_Problem statement_
Pictures must not appear in your answer. Write out exactly the lines from the one with "Lamborghini" through the last line of the entries below.

((

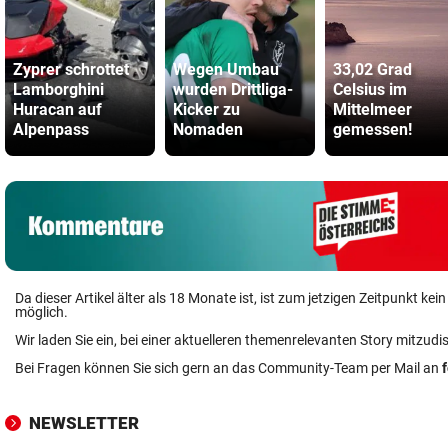
Zyprer schrottet
Wegen Umbau
33,02 Grad
Lamborghini
wurden Drittliga-
Celsius im
Huracan auf
Kicker zu
Mittelmeer
Alpenpass
Nomaden
gemessen!
Da dieser Artikel älter als 18 Monate ist, ist zum jetzigen Zeitpunkt k
möglich.
Wir laden Sie ein, bei einer aktuelleren themenrelevanten Story mitzudi
Bei Fragen können Sie sich gern an das Community-Team per Mail an
NEWSLETTER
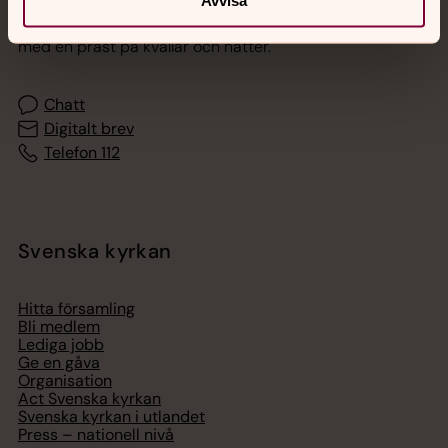
Avvisa
Akut samtals- och krisstöd. Prata eller chatta anonymt
med en präst på kvällar och nätter.
Chatt
Digitalt brev
Telefon 112
Svenska kyrkan
Hitta församling
Bli medlem
Lediga jobb
Ge en gåva
Organisation
Act Svenska kyrkan
Svenska kyrkan i utlandet
Press – nationell nivå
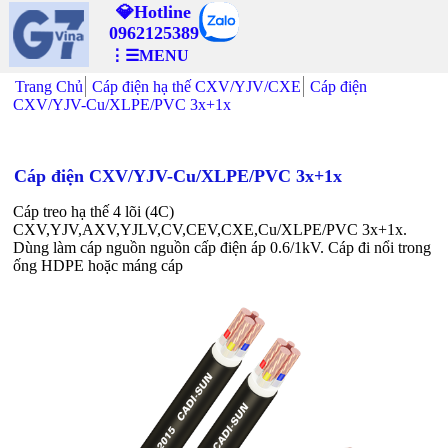
💎Hotline
0962125389
⋮☰MENU
Trang Chủ
Cáp điện hạ thế CXV/YJV/CXE
Cáp điện
CXV/YJV-Cu/XLPE/PVC 3x+1x
Cáp điện CXV/YJV-Cu/XLPE/PVC 3x+1x
Cáp treo hạ thế 4 lõi (4C)
CXV,YJV,AXV,YJLV,CV,CEV,CXE,Cu/XLPE/PVC 3x+1x.
Dùng làm cáp nguồn nguồn cấp điện áp 0.6/1kV. Cáp đi nổi trong
ống HDPE hoặc máng cáp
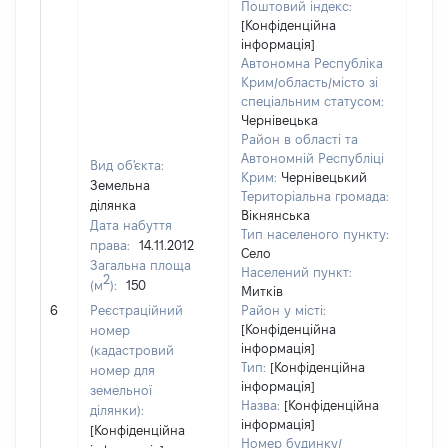
Поштовий індекс:
[Конфіденційна
інформація]
Автономна Республіка
Крим/область/місто зі
спеціальним статусом:
Чернівецька
Район в області та
Автономній Республіці
Вид об'єкта:
Крим:
Чернівецький
Земельна
Територіальна громада:
ділянка
Вікнянська
Дата набуття
Тип населеного пункту:
права:
14.11.2012
Село
Загальна площа
Населений пункт:
2
(м
):
150
Митків
[Не 
6
Реєстраційний
Район у місті:
[Конфіденційна
номер
інформація]
(кадастровий
Тип:
[Конфіденційна
номер для
інформація]
земельної
Назва:
[Конфіденційна
ділянки):
інформація]
[Конфіденційна
Номер будинку/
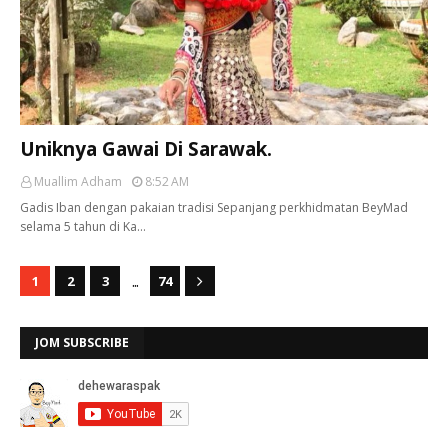
Uniknya Gawai Di Sarawak.
Muallim Adham
8:52 AM
Gadis Iban dengan pakaian tradisi Sepanjang perkhidmatan BeyMad
selama 5 tahun di Ka…
...
1
2
3
74
JOM SUBSCRIBE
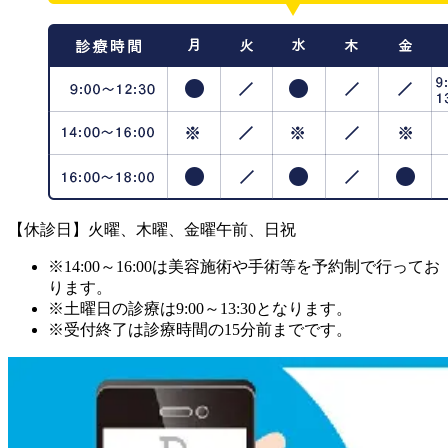
【休診日】火曜、木曜、金曜午前、日祝
※14:00～16:00は美容施術や手術等を予約制で行ってお
ります。
※土曜日の診療は9:00～13:30となります。
※受付終了は診療時間の15分前までです。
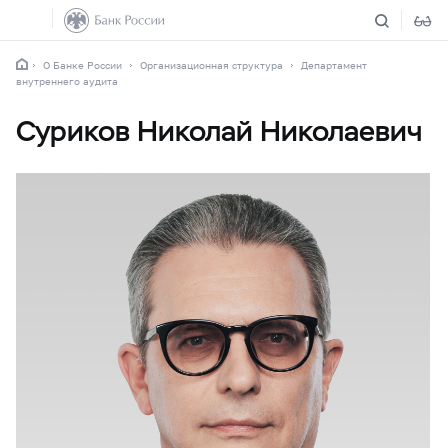
О Банке России
Организационная структура
Департамент
внутреннего аудита
Суриков Николай Николаевич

))

_Solution to this problem_
Lamborghini
wurden Drittliga-
Celsius im
Huracan auf
Kicker zu
Mittelmeer
Alpenpass
Nomaden
gemessen!
Da dieser Artikel älter als 18 Monate ist, ist zum jetzigen Zeitpunkt k
möglich.
Wir laden Sie ein, bei einer aktuelleren themenrelevanten Story mitzudi
Bei Fragen können Sie sich gern an das Community-Team per Mail an
NEWSLETTER
Avvisa
Akut samtals- och krisstöd. Prata eller chatta anonymt
med en präst på kvällar och nätter.
Chatt
Digitalt brev
Telefon 112
Svenska kyrkan
Hitta församling
Bli medlem
Lediga jobb
Ge en gåva
Organisation
Act Svenska kyrkan
Svenska kyrkan i utlandet
Press – nationell nivå
💎Hotline
0962125389
⋮☰MENU
Trang Chủ
Cáp điện hạ thế CXV/YJV/CXE
Cáp điện
CXV/YJV-Cu/XLPE/PVC 3x+1x
Cáp điện CXV/YJV-Cu/XLPE/PVC 3x+1x
Cáp treo hạ thế 4 lõi (4C)
CXV,YJV,AXV,YJLV,CV,CEV,CXE,Cu/XLPE/PVC 3x+1x.
Dùng làm cáp nguồn nguồn cấp điện áp 0.6/1kV. Cáp đi nổi trong
ống HDPE hoặc máng cáp
Поштовий індекс:
[Конфіденційна
інформація]
Автономна Республіка
Крим/область/місто зі
спеціальним статусом:
Чернівецька
Район в області та
Автономній Республіці
Вид об'єкта:
Крим:
Чернівецький
Земельна
Територіальна громада:
ділянка
Вікнянська
Дата набуття
Тип населеного пункту:
права:
14.11.2012
Село
Загальна площа
Населений пункт:
2
(м
):
150
Митків
[Не 
6
Реєстраційний
Район у місті:
[Конфіденційна
номер
інформація]
(кадастровий
Тип:
[Конфіденційна
номер для
інформація]
земельної
Назва:
[Конфіденційна
ділянки):
інформація]
[Конфіденційна
Номер будинку/
Uniknya Gawai Di Sarawak.
Muallim Adham
8:52 AM
Gadis Iban dengan pakaian tradisi Sepanjang perkhidmatan BeyMad
selama 5 tahun di Ka…
...
1
2
3
74
JOM SUBSCRIBE
【休診日】火曜、木曜、金曜午前、日祝
※14:00～16:00は美容施術や手術等を予約制で行ってお
ります。
※土曜日の診療は9:00～13:30となります。
※受付終了は診療時間の15分前までです。
О Банке России
Организационная структура
Департамент
внутреннего аудита
Суриков Николай Николаевич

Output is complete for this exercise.